Brief
What lines in the records below mention "있습니다"? List them all.

Saved data entries:

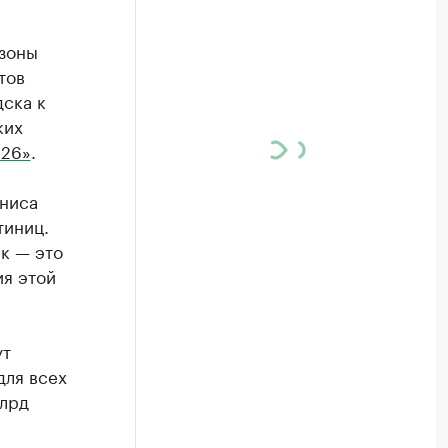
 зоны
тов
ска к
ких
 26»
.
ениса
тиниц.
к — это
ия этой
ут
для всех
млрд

* * *

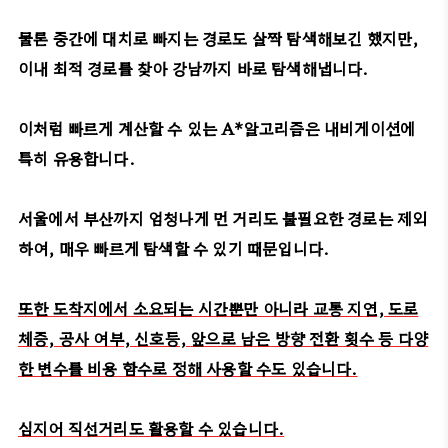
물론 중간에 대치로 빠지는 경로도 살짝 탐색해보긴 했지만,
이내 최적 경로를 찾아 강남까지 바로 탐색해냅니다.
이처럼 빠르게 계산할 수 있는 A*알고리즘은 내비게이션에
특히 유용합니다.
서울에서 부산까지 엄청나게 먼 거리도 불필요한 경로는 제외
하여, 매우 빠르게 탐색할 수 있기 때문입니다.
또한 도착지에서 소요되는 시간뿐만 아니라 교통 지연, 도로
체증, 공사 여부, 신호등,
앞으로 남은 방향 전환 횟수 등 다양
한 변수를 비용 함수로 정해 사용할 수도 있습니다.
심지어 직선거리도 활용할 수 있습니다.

Task output
한 변수를 비용 함수로 정해 사용할 수도 있습니다.
심지어 직선거리도 활용할 수 있습니다.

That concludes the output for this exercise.